● **Work task**
Every line of the data that contains the string "スパイス" must be copied.

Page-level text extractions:
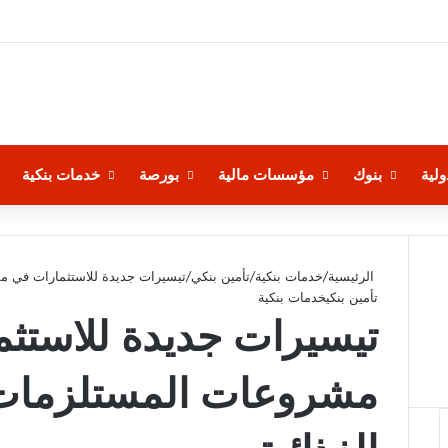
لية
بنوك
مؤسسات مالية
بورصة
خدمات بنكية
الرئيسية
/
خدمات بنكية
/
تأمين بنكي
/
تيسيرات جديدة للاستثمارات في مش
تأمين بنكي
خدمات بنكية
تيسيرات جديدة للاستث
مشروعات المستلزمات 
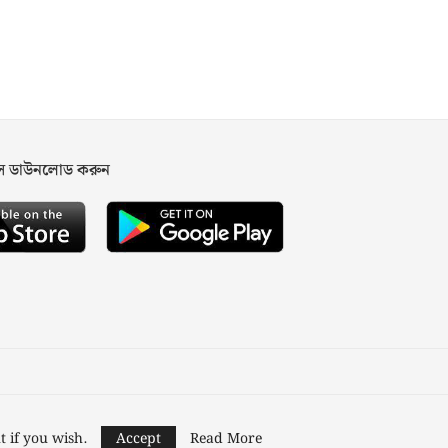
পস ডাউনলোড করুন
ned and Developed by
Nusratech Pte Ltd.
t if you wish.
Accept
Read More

* * *

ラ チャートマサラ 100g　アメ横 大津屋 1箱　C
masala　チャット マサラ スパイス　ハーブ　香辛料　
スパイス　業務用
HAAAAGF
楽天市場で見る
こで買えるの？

● **Solved exercise**
masala　チャット マサラ スパイス　ハーブ　香辛料　
スパイス　業務用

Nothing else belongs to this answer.